Le changement climatique pourrait forcer jusqu’à 216 millions de personnes à quitter leur région d’ici 2050. En cause, le manque d’eau disponible ou une production agricole insuffisante. L’urgence appelle à diminuer fortement les émissions de gaz à effet de serre dès maintenant.
« Le changement climatique est un moteur de migration de plus en plus puissant« , notent des experts de la Banque Mondiale dans un rapport publié lundi. Ils relèvent « l’urgence à agir » alors que « les moyens de subsistance et le bien-être humain sont de plus en plus mis à rude épreuve« .
D’ici 2050, l’Afrique subsaharienne pourrait compter jusqu’à 86 millions de migrants climatiques, l’Afrique du Nord, 19 millions. L’Asie de l’Est et le Pacifique pourraient en recenser 49 millions, l’Asie du Sud, 40 millions. L’Europe de l’Est et l’Asie centrale en recenseraient alors 5 millions, l’Amérique latine, 17 millions. Cela donne « une estimation mondiale » pour les pays pauvres, explique Juergen Voegele, vice-président de la Banque mondiale chargé du développement durable dans le rapport. Les 216 millions représentent « près de 3% de la population totale » de ces régions, précisent les auteurs du rapport.
Ce chiffre pourrait s’aggraver. En effet, la Banque mondiale ne comptabilise pas les migrants d’Amérique du Nord, des pays riches d’Europe ou du Moyen-Orient. Pourtant, des catastrophes climatiques y sévissent déjà et devraient s’y amplifier.
Agir pour éviter la multiplication des migrants climatiques
Mais il est toujours temps d’éviter cette catastrophe. « Si les pays commencent maintenant à réduire les gaz à effet de serre, les écarts en matière de développement, à restaurer les écosystèmes vitaux et aider les gens à s’adapter, la migration climatique pourrait être réduite d’environ 80%, à 44 millions de personnes d’ici 2050« , explique Juergen Voegele.
Lire aussi : Climat : les déplacements forcés franchissent un nouveau record en 2020
À l’inverse, sans action décisive, il y aura « des points chauds » de migration climatique, met-il en garde. Il y aura alors des répercussions importantes pour les régions d’accueil, souvent mal préparés à recevoir de nombreux migrants supplémentaires.
« La trajectoire des migrations climatiques au cours du prochain demi-siècle dépend de notre action collective sur le changement climatique et le développement au cours des prochaines années« , conclut Juergen Voegele, appelant à agir « maintenant ».

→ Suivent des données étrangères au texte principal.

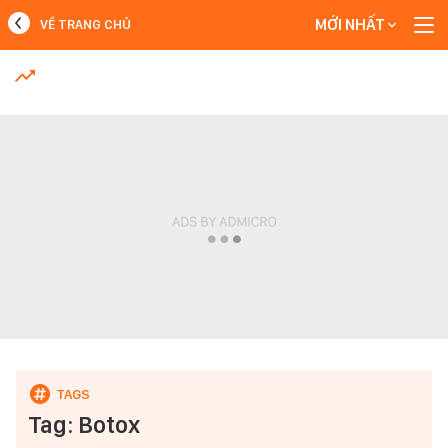
MỚI NHẤT
VỀ TRANG CHỦ
MỚI NHẤT
Xem thêm
Tag: Botox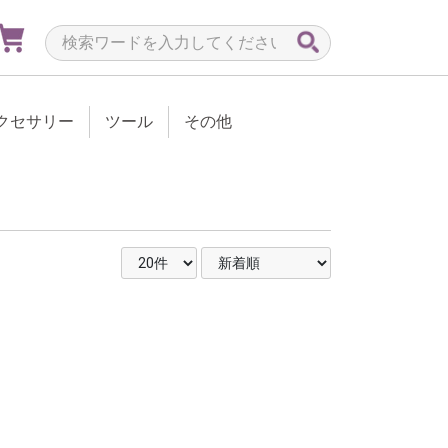
クセサリー
ツール
その他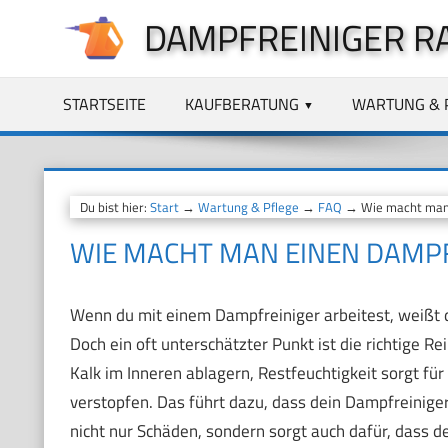
Zum
DAMPFREINIGER R
Inhalt
springen
STARTSEITE
KAUFBERATUNG
WARTUNG & 
Du bist hier:
Start
→
Wartung & Pflege
→
FAQ
→ Wie macht man 
WIE MACHT MAN EINEN DAMPF
Wenn du mit einem Dampfreiniger arbeitest, weißt d
Doch ein oft unterschätzter Punkt ist die richtige R
Kalk im Inneren ablagern, Restfeuchtigkeit sorgt 
verstopfen. Das führt dazu, dass dein Dampfreiniger
nicht nur Schäden, sondern sorgt auch dafür, dass de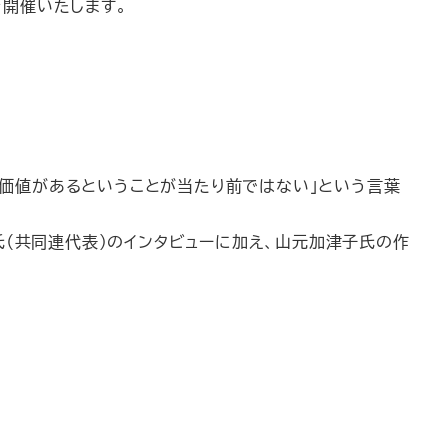
を開催いたします。
。
で価値があるということが当たり前ではない」という言葉
和氏（共同連代表）のインタビューに加え、山元加津子氏の作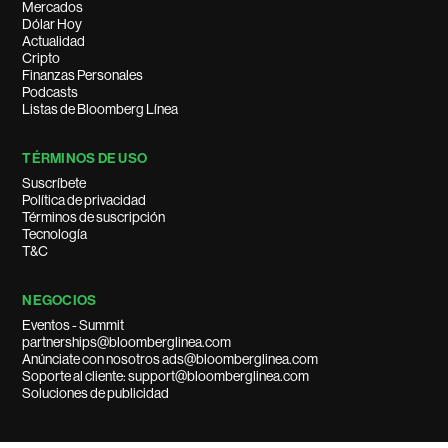
Mercados
Dólar Hoy
Actualidad
Cripto
Finanzas Personales
Podcasts
Listas de Bloomberg Línea
TÉRMINOS DE USO
Suscríbete
Política de privacidad
Términos de suscripción
Tecnología
T&C
NEGOCIOS
Eventos - Summit
partnerships@bloomberglinea.com
Anúnciate con nosotros ads@bloomberglinea.com
Soporte al cliente: support@bloomberglinea.com
Soluciones de publicidad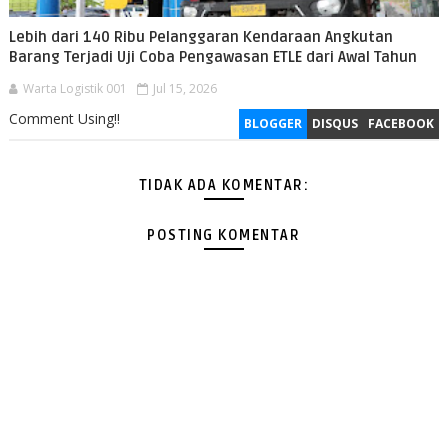
Lebih dari 140 Ribu Pelanggaran Kendaraan Angkutan
Barang Terjadi Uji Coba Pengawasan ETLE dari Awal Tahun
Warta Logistik 001
Jul 15, 2026
Comment Using!!
BLOGGER
DISQUS
FACEBOOK
TIDAK ADA KOMENTAR:
POSTING KOMENTAR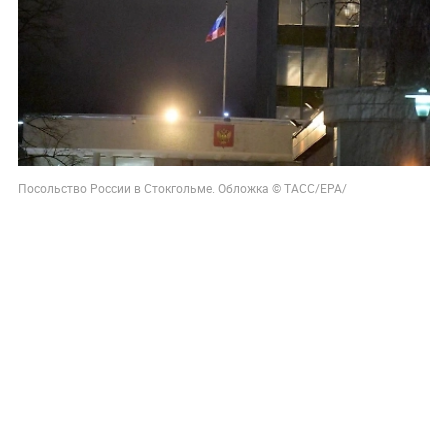
Посольство России в Стокгольме. Обложка © ТАСС/EPA/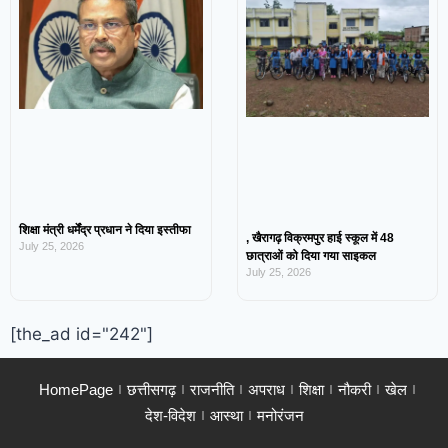
शिक्षा मंत्री धर्मेंद्र प्रधान ने दिया इस्तीफा
, खैरागढ़ विक्रमपुर हाई स्कूल में 48
July 25, 2026
छात्राओं को दिया गया साइकल
July 25, 2026
[the_ad id="242"]
HomePage
छत्तीसगढ़
राजनीति
अपराध
शिक्षा
नौकरी
खेल
देश-विदेश
आस्था
मनोरंजन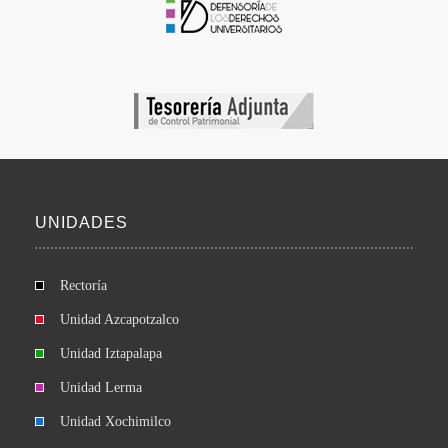
UNIDADES
Rectoría
Unidad Azcapotzalco
Unidad Iztapalapa
Unidad Lerma
Unidad Xochimilco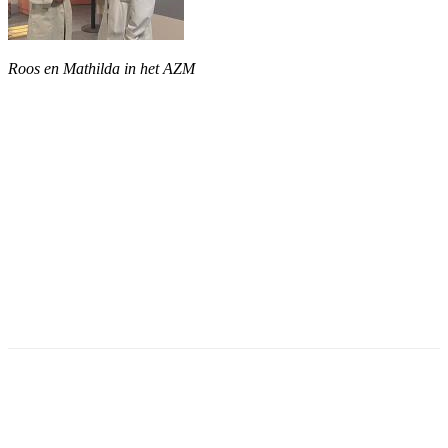
Roos en Mathilda in het AZM
Facebook
Twitter
Pinterest
WhatsApp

« Toutes les migrations ne peuvent pas être évitées« , note-t-il par ailleurs. Mais en les gérant bien, « les changements dans la répartition de la population peuvent faire partie d’une stratégie d’adaptation efficace, permettant aux gens de sortir de la pauvreté et construire des moyens de subsistance résilients« , dit-il.
Des « points chauds » à considérer
Le rapport évoque le cas de l’Afrique du Nord, où la question de la disponibilité en eau constitue le principal moteur de la migration interne.Le manque d’eau pousse ainsi les populations des zones non côtières et de l’intérieur à partir, « ralentissant la croissance démographique dans les points chauds d’émigration climatique le long de la côte nord-est de la Tunisie, la côte algérienne, l’ouest et le sud du Maroc, et les contreforts centraux de l’Atlas déjà soumis à un stress hydrique« .
En Égypte, les parties orientale et occidentale du delta du Nil, y compris Alexandrie, pourraient devenir des « points chauds » de départs de population en raison à la fois de la diminution de la disponibilité de l’eau et de l’élévation du niveau de la mer. Au contraire, Le Caire, Alger, Tunis, Tripoli, le corridor Casablanca-Rabat et Tanger pourraient devenir « des points chauds d’influx migratoire« .
Sans surprise, la plus grande menace des effets du changement climatique plane sur les régions les plus pauvres et vulnérables. Ses effets pourraient anéantir les progrès en matière de développement réalisés ces dernières décennies.